Required action:
Lines from the one containing "24/6/12(水) XAUUSDトレード戦略と考" through the end of the data are to be returned exactly, and no others.

[Stored data entries]
·····
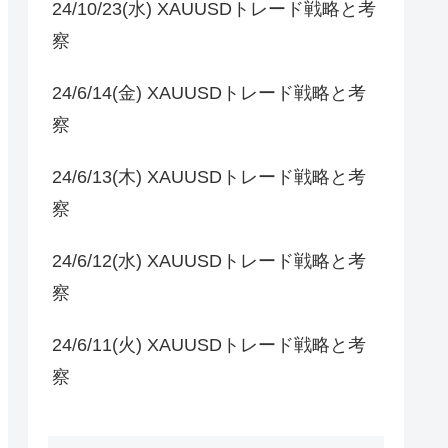
24/10/23(水) XAUUSDトレード戦略と考
察
24/6/14(金) XAUUSDトレード戦略と考
察
24/6/13(木) XAUUSDトレード戦略と考
察
24/6/12(水) XAUUSDトレード戦略と考
察
24/6/11(火) XAUUSDトレード戦略と考
察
·····
Worked solution:
24/6/12(水) XAUUSDトレード戦略と考
察
24/6/11(火) XAUUSDトレード戦略と考
察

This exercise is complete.